Eureka
Literatura

Eureka

20 de julho de 2015 0

No prefácio de Eureka – livro que comprei em 1986 e que só li agora (vê se pode) – do grande poeta e contista Edgar Allan Poe, Júlio Cortázar comenta que o grande valor deste estranho ensaio está na poesia: a tentativa de Poe de explicar a criação do Universo com pouquíssima base na física e na matemática seria, segundo W.H.Auden, o mesmo que fazer em inglês e no século XIX o que Hesíodo e Lucrécio haviam feito em grego e latim muitos séculos antes.

A ideia principal de Eureka é mais ou menos o que segue. No princípio, toda a matéria do Universo estava concentrada em uma única Unidade. Um Ato Divino espalhou esta matéria pelo espaço e a ação da gravidade, posteriormente, faria com que toda a matéria tentasse voltar ao estado original por “condensação”. Isto aconteceria por todo o Universo: no Sistema Solar, por exemplo, a condensação faria com que a matéria voltasse, aos poucos, ao seu centro específico (o Sol). À medida que esta condensação acontecia, alguns pedaços iriam se separando: por isto, segundo Poe, Netuno (na época – como hoje, aliás – o último planeta do Sistema Solar) foi o primeiro planeta a se desprender. A condensação continuou, e então Urano surgiu… e assim por diante, até Mercúrio se desprender por último.

A ideia de Netuno ter se desprendido inicialmente da massa original do Sistema Solar foi descartada pela ciência; por outro lado, a ideia de uma massa inicial que se espalhou pelo espaço é a mesma do Big Bang. Mais do que isso, o Ato Divino de Poe é basicamente o que a ciência de hoje chama de Energia Escura, a misteriosa energia que tende a acelerar a expansão do Universo. Atualmente a ideia mais aceita é a de que a Energia Escura fará o Universo se expandir para sempre. Outras teorias, por outro lado, consideram que, dependendo do valor de um coeficiente chamado Constante Cosmológica, o Universo poderia voltar a seu estado inicial, em que toda a massa estaria unida em um único ponto: esta é a teoria do Big Crunch, muito semelhante à que Poe defendia em Eureka.

Mais do que isto, Eureka meio que adivinha várias outras descobertas da ciência moderna: planetas extra-solares, a simetria em leis da física, a teoria do caos, a equivalência entre energia e massa descoberta por Einstein, e assim por diante (no ótimo site http://www.poe-eureka.com, cuja webmaster é minha amiga Regina Pimentel, são apresentados muitos detalhes a respeito).

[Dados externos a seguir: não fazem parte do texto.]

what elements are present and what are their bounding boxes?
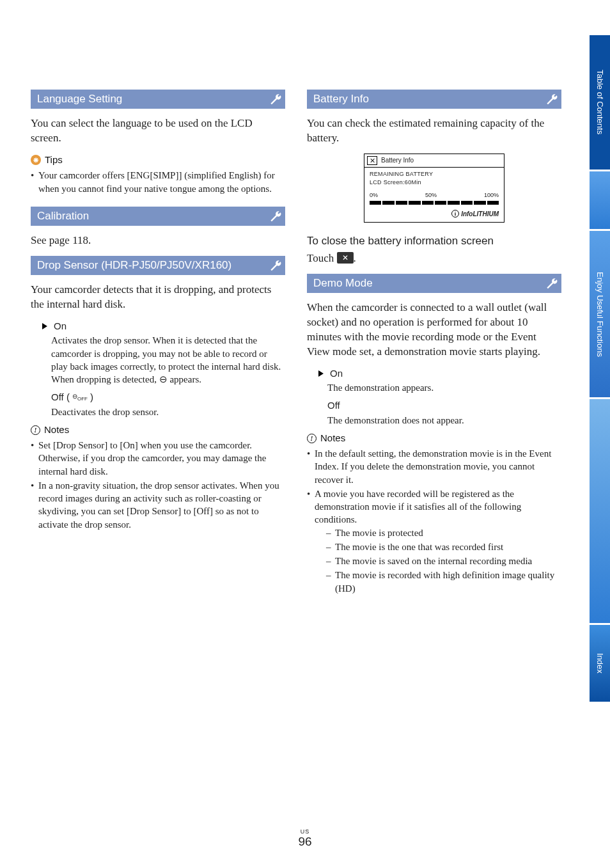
notes-item: Set [Drop Sensor] to [On] when you use t…	[31, 439, 285, 478]
condition-item: The movie is recorded with high definiti…	[326, 569, 561, 595]
battery-scale: 0% 50% 100%	[370, 191, 499, 199]
off-label: Off (	[51, 391, 70, 404]
demo-notes-item: In the default setting, the demonstratio…	[307, 447, 561, 486]
touch-pre: Touch	[307, 252, 337, 264]
notes-list: Set [Drop Sensor] to [On] when you use t…	[31, 439, 285, 531]
wrench-icon	[269, 259, 281, 272]
header-text: Calibration	[37, 210, 89, 222]
scale-100: 100%	[484, 191, 499, 199]
off-desc: Deactivates the drop sensor.	[51, 406, 285, 418]
brand-text: InfoLITHIUM	[461, 210, 499, 219]
close-battery-heading: To close the battery information screen	[307, 234, 561, 249]
battery-screen-body: REMAINING BATTERY LCD Screen:60Min 0% 50…	[364, 168, 504, 222]
drop-body: Your camcorder detects that it is droppi…	[31, 283, 285, 312]
notes-icon: !	[31, 425, 40, 435]
demo-off-label: Off	[327, 399, 340, 412]
battery-brand: i InfoLITHIUM	[370, 210, 499, 219]
demo-notes-heading: ! Notes	[307, 432, 561, 445]
wrench-icon	[545, 93, 558, 106]
wrench-icon	[545, 277, 558, 290]
battery-bar	[370, 201, 499, 205]
wrench-icon	[269, 93, 281, 106]
tab-table-of-contents[interactable]: Table of Contents	[590, 35, 610, 170]
tips-list: Your camcorder offers [ENG[SIMP]] (simpl…	[31, 169, 285, 195]
on-desc-tail: appears.	[168, 374, 201, 384]
header-battery-info: Battery Info	[307, 90, 561, 109]
header-calibration: Calibration	[31, 207, 285, 226]
header-drop-sensor: Drop Sensor (HDR-PJ50/PJ50V/XR160)	[31, 256, 285, 275]
demo-notes-item: A movie you have recorded will be regist…	[307, 487, 561, 595]
tab-index[interactable]: Index	[590, 625, 610, 702]
conditions-list: The movie is protected The movie is the …	[326, 526, 561, 595]
demo-notes-list: In the default setting, the demonstratio…	[307, 447, 561, 595]
demo-note-2-text: A movie you have recorded will be regist…	[315, 489, 521, 525]
demo-notes-label: Notes	[320, 432, 345, 445]
demo-option-on: On	[318, 367, 561, 380]
condition-item: The movie is protected	[326, 526, 561, 539]
demo-body: When the camcorder is connected to a wal…	[307, 301, 561, 359]
on-label: On	[54, 320, 66, 333]
battery-body: You can check the estimated remaining ca…	[307, 116, 561, 146]
header-text: Language Setting	[37, 93, 122, 105]
triangle-icon	[318, 370, 324, 377]
scale-50: 50%	[425, 191, 437, 199]
page-content: Language Setting You can select the lang…	[31, 90, 561, 596]
notes-heading: ! Notes	[31, 423, 285, 436]
drop-off-icon: ⊖OFF	[72, 392, 88, 403]
battery-close-button[interactable]: ✕	[367, 156, 377, 165]
on-desc: Activates the drop sensor. When it is de…	[51, 334, 285, 386]
tips-item: Your camcorder offers [ENG[SIMP]] (simpl…	[31, 169, 285, 195]
option-off: Off (⊖OFF)	[51, 391, 285, 404]
close-battery-body: Touch ✕.	[307, 251, 561, 266]
notes-icon: !	[307, 434, 317, 443]
right-column: Battery Info You can check the estimated…	[307, 90, 561, 596]
remaining-label: REMAINING BATTERY	[370, 170, 499, 178]
language-body: You can select the language to be used o…	[31, 116, 285, 146]
demo-off-desc: The demonstration does not appear.	[327, 414, 561, 427]
notes-item: In a non-gravity situation, the drop sen…	[31, 479, 285, 531]
tips-label: Tips	[45, 154, 63, 166]
info-icon: i	[451, 210, 459, 217]
header-text: Drop Sensor (HDR-PJ50/PJ50V/XR160)	[37, 259, 231, 271]
demo-option-off: Off	[327, 399, 561, 412]
lcd-label: LCD Screen:60Min	[370, 178, 499, 186]
header-text: Demo Mode	[313, 277, 373, 289]
tab-spacer	[590, 399, 610, 623]
scale-0: 0%	[370, 191, 378, 199]
triangle-icon	[42, 323, 47, 329]
touch-post: .	[354, 252, 356, 264]
demo-on-desc: The demonstration appears.	[327, 381, 561, 394]
left-column: Language Setting You can select the lang…	[31, 90, 285, 596]
tab-spacer	[590, 171, 610, 229]
tab-enjoy-useful-functions[interactable]: Enjoy Useful Functions	[590, 231, 610, 397]
close-icon-chip[interactable]: ✕	[337, 252, 354, 264]
demo-on-label: On	[330, 367, 343, 380]
page-footer: US 96	[0, 828, 610, 849]
drop-detect-icon: ⊖	[159, 374, 168, 384]
header-text: Battery Info	[313, 93, 369, 105]
calibration-body: See page 118.	[31, 233, 285, 248]
wrench-icon	[269, 210, 281, 223]
tips-heading: ❋ Tips	[31, 154, 285, 166]
option-on: On	[42, 320, 285, 333]
footer-region: US	[0, 828, 610, 835]
battery-info-screen: ✕ Battery Info REMAINING BATTERY LCD Scr…	[364, 154, 504, 223]
side-nav: Table of Contents Enjoy Useful Functions…	[590, 35, 610, 704]
footer-page: 96	[0, 835, 610, 849]
condition-item: The movie is saved on the internal recor…	[326, 555, 561, 567]
header-language-setting: Language Setting	[31, 90, 285, 109]
off-suffix: )	[90, 391, 93, 404]
header-demo-mode: Demo Mode	[307, 274, 561, 293]
tips-icon: ❋	[31, 155, 41, 165]
condition-item: The movie is the one that was recorded f…	[326, 541, 561, 553]
notes-label: Notes	[44, 423, 69, 436]
battery-screen-title: Battery Info	[381, 156, 414, 165]
battery-screen-titlebar: ✕ Battery Info	[364, 154, 504, 167]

Edgar Allan Poe acreditava ter um escrito um livro cientificamente revolucionário, superior a tudo o que já se escrevera sobre a origem e o destino do Universo. Dedicou-o ao grande cientista Alexander Von Humboldt, que não lhe deu a menor importância. Depois de concluir Eureka, Poe não conseguiu escrever mais nada, e acabou enlouquecendo.

Por qualquer ângulo que se analise – pelos acertos e erros científicos, pelo drama pessoal do autor, pela poesia – Eureka é um livro espantoso, e que merece mesmo uma nova edição brasileira: acho que a última que saiu por aqui é esta da qual eu tenho um exemplar, da editora Max Limonad (me corrija se eu estiver errado, Regina!).